Originally published in the April 5, 2017 print edition of the West Sacramento News-Ledger
West Sacramento’s Urban Farm program is preparing to grow with a new location on the property of the Barn, which is planned to begin the process of sprouting produce by the end of April, according to the program’s manager Sara Bernal.
The new farm, which will be just over a quarter of an acre, is the city’s fifth and joins the farms at 5th and C, Lake Washington, Cummins Way, and the Fiery Ginger Farm, which is located behind Yolo High School at 919 West Acre Road.
The Urban Farm program is a collaborative effort headed by the Winters-based non-profit Center for Land-Based Learning. Its main partners include Raley’s, Nugget Markets, Community Business Bank, Bayer Crop Science and the city of West Sacramento’s Chamber of Commerce.
“[The new site] is going to be really, really amazing because it’s not only a partnership with Fulcrum Reality, [who owns the land], Raley’s is also a huge sponsor on that site,” said Bernal, who started the program in 2014. “We’re going to be growing food at that farm that will be sold directly to Raley’s supermarkets here in West Sac. Drake’s Brewery is going to be taking over space at the Barn, so we’ll be growing food for that restaurant.”
The farm will additionally support a farm stand and food produced at the new site will be sold at the West Sacramento Farmers Market, which will be moving to the Barn when it returns this summer.
“The produce that will come out of there is definitely going to make its way through a lot of different avenues and it’s also a way for us to test out new markets for the farmers,” said Bernal, who will be farming the new site until farmers are assigned to it. “It’ll be growing anywhere between 30 and 40 different vegetables and melons.”
Mary Kimball, executive director for the Center for Land-Based Learning, said the new farm site has been in discussion for several years and she’s happy to see it finally coming to fruition.
“The opportunity is so great there because it’s so open and so many people are going to see it because it’s right next to the Barn,” Kimball said. “There’s just so much excitement around the riverfront. [The Barn] will be the first of its kind in the Sacramento region that has a farm attached to it and a farm stand and a way for people to really connect to the agriculture of the region.”
The Urban Farm program is part of the California Farm Academy incubator program, which trains farmers in both farming and business. Bernal said a lot of the country’s farmers are retiring and that a new workforce being trained will be important to the country’s agricultural future.
She added that the academy and the Urban Farm program are a way for people who want to become farmers but have little-to-no knowledge of farming to get into the business.
“We break those barriers by working with all these different types of people who actually have access to land and take the time to get contracts to have five-year-at-a-time renewable leases,” Bernal said. “That by itself, I think, is one of the larger advantages of having an incubator program. Most of these land owners wouldn’t want to lease land to Joe Schmoe, but they’ll lease it to a reputable non-profit that’s operating a program.”

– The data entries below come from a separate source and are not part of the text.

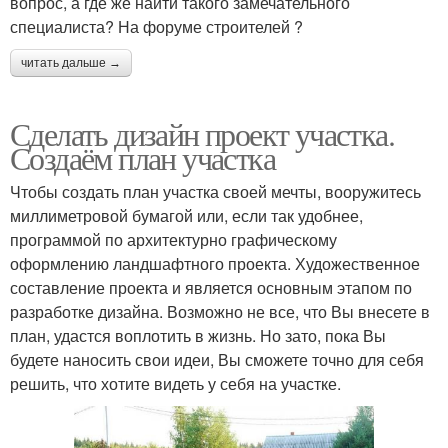
вопрос, а где же найти такого замечательного
специалиста? На форуме строителей ?
читать дальше →
Сделать дизайн проект участка.
Создаём план участка
Чтобы создать план участка своей мечты, вооружитесь
миллиметровой бумагой или, если так удобнее,
программой по архитектурно графическому
оформлению ландшафтного проекта. Художественное
составление проекта и является основным этапом по
разработке дизайна. Возможно не все, что Вы внесете в
план, удастся воплотить в жизнь. Но зато, пока Вы
будете наносить свои идеи, Вы сможете точно для себя
решить, что хотите видеть у себя на участке.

Bernal said a big part of her job, aside from establishing locations for the farms, is fundraising. She said each farm costs approximately $40,000 to establish. A lot of that funding comes from the partners of the program.
Fiery Ginger, for instance, was fully funded by Raley’s and a portion of its crops go to the grocery chain’s Food for Families program, which helps provide food for hungry families, according to the site’s farmers Hope Sippola and Shayne Zurilgen.
Zurilgen is a former middle school teacher and Sippola formerly ran a farm at a middle school in Davis. Both got into full-time farming later in life, which Bernal said is fairly common with the Urban Farm program. Zurilgen and Sippola met through the farm academy.
The Fiery Ginger farm, named after Hope because, as she puts it, she’s a ginger, took root at the Yolo High School location about a year ago, and is a prime example of some of the benefits the farms bring to the community.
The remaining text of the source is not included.